Nephrotic syndrome: Altered glomerular filteration causes protein loss and reduced level of plasma proteins leads to hypotention that results in the activatioin of rennin angiotensin aldosterone system to induce solute and fluid reabsorption leading to edematous state. Aldosterone receptor anatagonists can be helpful to solve this problem.

Pre-menstrual edema: Hormonal imbalance (excess of estrogen) promotes the loss of fluid into extracellular space thus giving rise to edema.

Hydrocephalus (cerebral edema): Decreased osmotic pressure of CSF impairs its drainage (via crainial ventricles) and edema is developed. Osmotic diuretics and Carbonic anhydrase inhibitors are commonly used for this purpose.

Glaucoma: Overproduction or improper drainage of aqueous humor enhances the intraocular pressure and use of Carbonic anhydrase inhibitor is a good treatment option.

Udder edema: Swelling of udder that can be easily confused with mastitis (inflammation of udder).

Hydrothorax: Accumulation of fluid in thoracic cavity that can disturb normal breathing.

2. Non-edematous conditions:

Hypertension: Diuretics reduce the plasma volume and thus decrease blood pressure. Carbonic anhydrase inhibitors are commonly used for this purpose.

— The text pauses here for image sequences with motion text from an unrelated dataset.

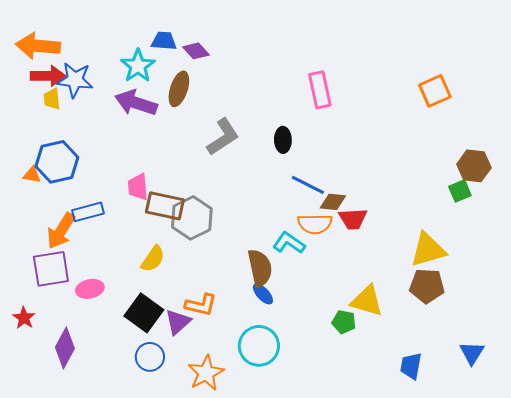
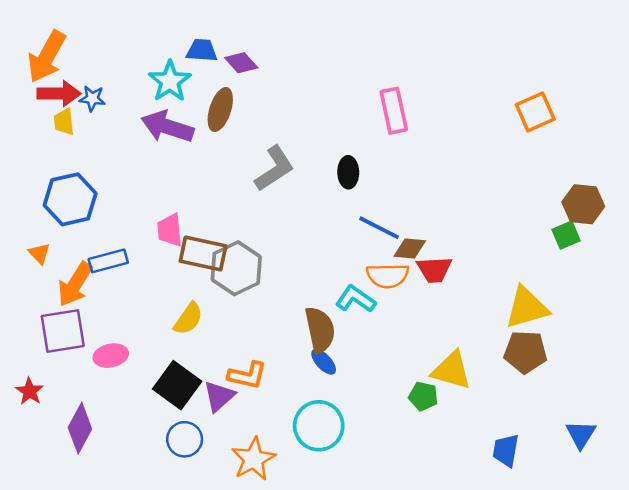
orange arrow: (38, 46) -> (47, 57), turned -66
blue star: (75, 80) -> (92, 98), size x0.6
orange triangle: (32, 175) -> (39, 253), moved, turned 36

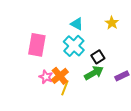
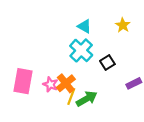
pink rectangle: (37, 45) -> (23, 81), moved
green arrow: (94, 73) -> (87, 99), moved

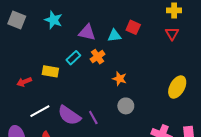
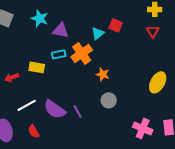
purple triangle: (87, 33) -> (61, 30), moved
cyan triangle: (114, 36) -> (98, 33), turned -32
orange cross: (98, 57) -> (82, 53), size x1.5
cyan rectangle: (73, 58) -> (59, 54), turned 32

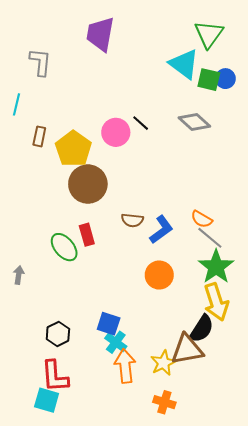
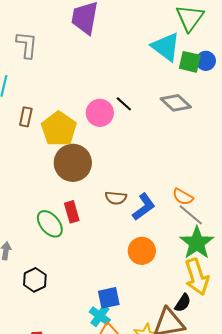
blue square: (109, 324) -> (109, 298), moved, turned -30
black semicircle: (202, 329) -> (183, 303), size x0.7
black hexagon: (58, 334) -> (35, 280), moved

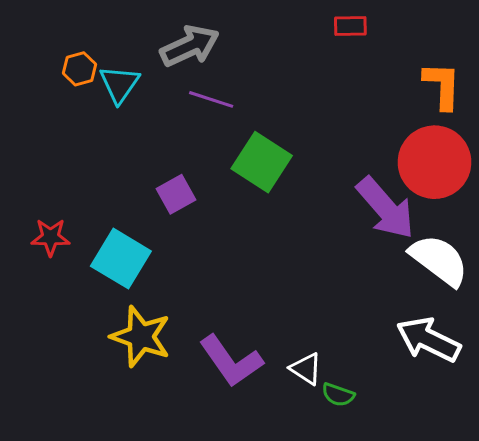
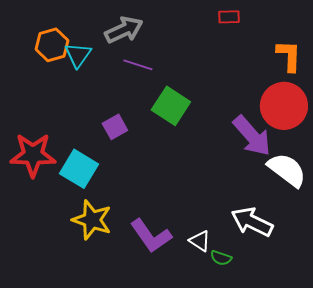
orange hexagon: (80, 69) -> (52, 45), size x1.5
red star: (50, 237) -> (33, 155), size x1.8
white arrow: (428, 340) -> (252, 222), moved

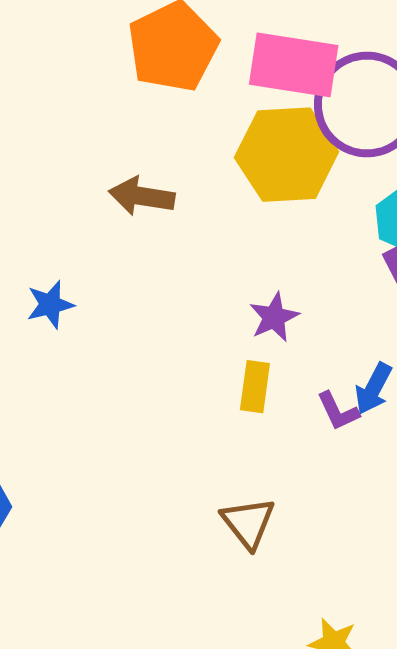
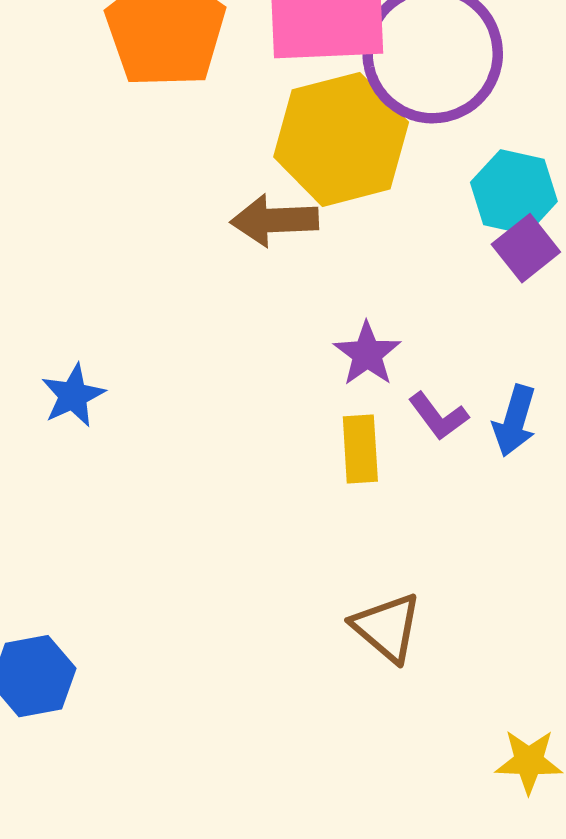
brown arrow: (142, 196) -> (274, 220), moved
purple L-shape: (338, 411) -> (438, 416), moved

Hypercalcemia: Loop diuretics and others can be helpful to promote the excretion of excessive blood calcium however thiazides should not be used in this case as they facilitate calcium absorption in DCT.

Nephrogenic diabetes insipidus: This is characterized by non-responsiveness of principal cells (found in CD) to the action of ADH. The result is flow of large volume of diluted urine. Thiazide diuretics have the unique ability to undilute urine (by prmoting solute excretion) and can be used for this purpose. The 2nd type of diabetes insipidus is known as central diabetes insipidus that occurs due to congenital or acquired deficiency of ADH.

Epistaxis: It is defined as nasal bleeding (common in race horses) due to peripheral vasodilation and accumulation of blood in nasal sinuses. Diuretics facilitate the removal of excessive fluid and relieve this problem. Application of cold water on the head region is an alternate option of therapy.

Hyperaldosteronism: It is an endocrine disorder that results in excessive release of aldosterone leading to overretention of fliud and solutes thereby causing edema. Spironolactone can be used to treat this condition.